As soon as he was gone, Nyx turned around to address her son: "Garfield, do we need to have this conversation again?"

"What?" he responded, voice raised to a calculated point that was just short of yelling. "I didn't say anything. She's not here to overhear. No harm, no foul. Right?"

"It's not so much your actions as your attitude that needs attention, young man. Your sister actually cares about her studies, and she is struggling. She thinks this will help her, and after speaking to her friends I have to agree that she's found a solution that will work for her. Even the psychologists I spoke to at Moistville seem to agree. You are the only person who hasn't been entirely supportive, and I think I should make it clear that if you are having a detrimental effect on Adi's health, I shall have to look a little bit more closely at certain activities which seem to help you calm down."
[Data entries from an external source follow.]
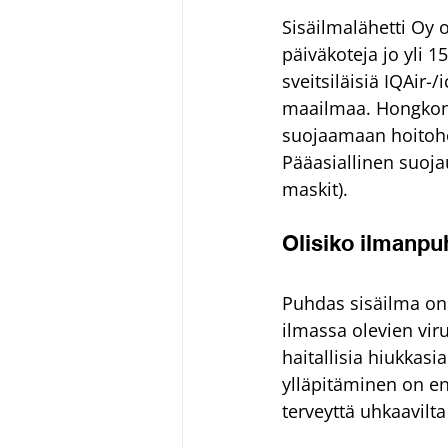
Sisäilmalähetti Oy o
päiväkoteja jo yli 
sveitsiläisiä IQAir-
maailmaa. Hongkong
suojaamaan hoitohe
Pääasiallinen suoja
maskit).
Olisiko ilmanp
Puhdas sisäilma on m
ilmassa olevien vir
haitallisia hiukkas
ylläpitäminen on e
terveyttä uhkaavilt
"That's not fair! It helps me–"

"And that is exactly my point. You've found something, and you think it works for you. I don't entirely approve, but as you seem relaxed enough to act up less often, I put my reservations to one side and I simply don't know what you're getting up to with those friends. Now, Adi has found something that might help her in the same was. It's unorthodox, but it helps. And if you stop her getting the benefits of her little secret, then I will stop yours. You don't use her full name unnecessarily. You don't make fun of her, and you don't tease her about being a child when she isn't."

"But I didn–"

"Attitude, Garfield. If you get into good habits now, then I know you're not going to slip and say something stupid when Adi is around to hear you. Now, I want to make this very clear. If she is regressed and acting like a child, then you will treat her like a child. A baby sister you care about very much, do you understand? And when she's acting adult, you won't bring up her babyish side. She's embarrassed enough about all this stuff. So you don't mention it when she's not regressed, you don't tell your friends, and you don't laugh at her."
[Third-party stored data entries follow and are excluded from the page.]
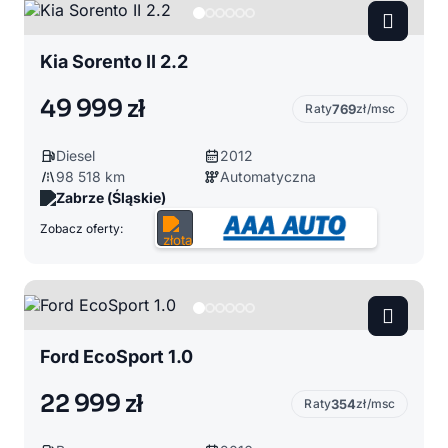
Kia Sorento II 2.2
49 999 zł
Raty
769
zł/msc
Diesel
2012
98 518 km
Automatyczna
Zabrze (Śląskie)
Zobacz oferty:
Ford EcoSport 1.0
22 999 zł
Raty
354
zł/msc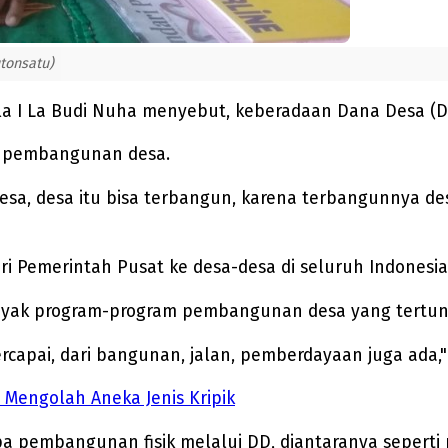
tonsatu)
la I La Budi Nuha menyebut, keberadaan Dana Desa (
gi pembangunan desa.
a, desa itu bisa terbangun, karena terbangunnya des
 Pemerintah Pusat ke desa-desa di seluruh Indonesia,
anyak program-program pembangunan desa yang tertun
rcapai, dari bangunan, jalan, pemberdayaan juga ada,"
Mengolah Aneka Jenis Kripik
a pembangunan fisik melalui DD, diantaranya seperti 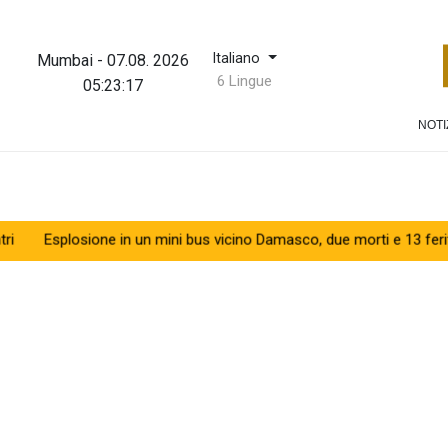
Italiano
Mumbai
-
07.08. 2026
6 Lingue
05:23:17
NOTI
losione in un mini bus vicino Damasco, due morti e 13 feriti
Salg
"But..." he just had to argue, and then he saw the look in Nyx's eyes. He had recently discovered that his mother already knew about a number of things he'd been getting away with right under her nose. She'd let him do what he wanted as long as it didn't make any trouble for her, but now she knew too many of his secrets. She had everything she needed to humiliate him in front of his friends, or get him in trouble with the law. She might even kick him out if he tested her patience. This was one of the times when arguing further led to any number of possible futures, and all of them bad.
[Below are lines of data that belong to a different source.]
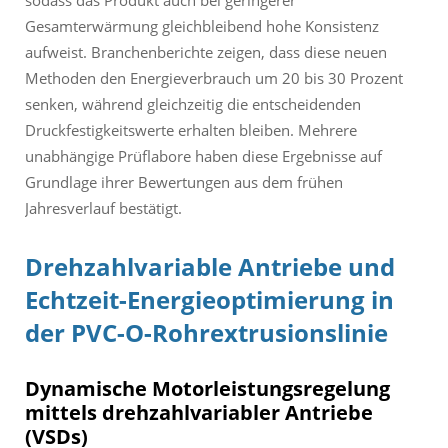
Gesamterwärmung gleichbleibend hohe Konsistenz
aufweist. Branchenberichte zeigen, dass diese neuen
Methoden den Energieverbrauch um 20 bis 30 Prozent
senken, während gleichzeitig die entscheidenden
Druckfestigkeitswerte erhalten bleiben. Mehrere
unabhängige Prüflabore haben diese Ergebnisse auf
Grundlage ihrer Bewertungen aus dem frühen
Jahresverlauf bestätigt.
Drehzahlvariable Antriebe und
Echtzeit-Energieoptimierung in
der PVC-O-Rohrextrusionslinie
Dynamische Motorleistungsregelung
mittels drehzahlvariabler Antriebe
(VSDs)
"We don't even know if she's sure about all this. She might have been reading about the baby thing for a long time, but she only started doing it while you were away. She could still decide that it doesn't work for her after all. So you're not going to say anything about it, and you're certainly not going to say her name. When we know how much and how often she wants to be young again, then I'll decide how far it goes."

"I think that's a pretty big hint, Mom." Garfield pointed at the mobile, and the pictures on the side of the box depicting a happy baby in a crib, staring up at circling plastic animals. It was more high-tech than anything that had been around when Adi was a baby, or even when Garfield had been young. But that was one point Nyx had to agree with: there was no way Adi would have picked something like that out of her limited birthday allowance if she wasn't serious about being a baby.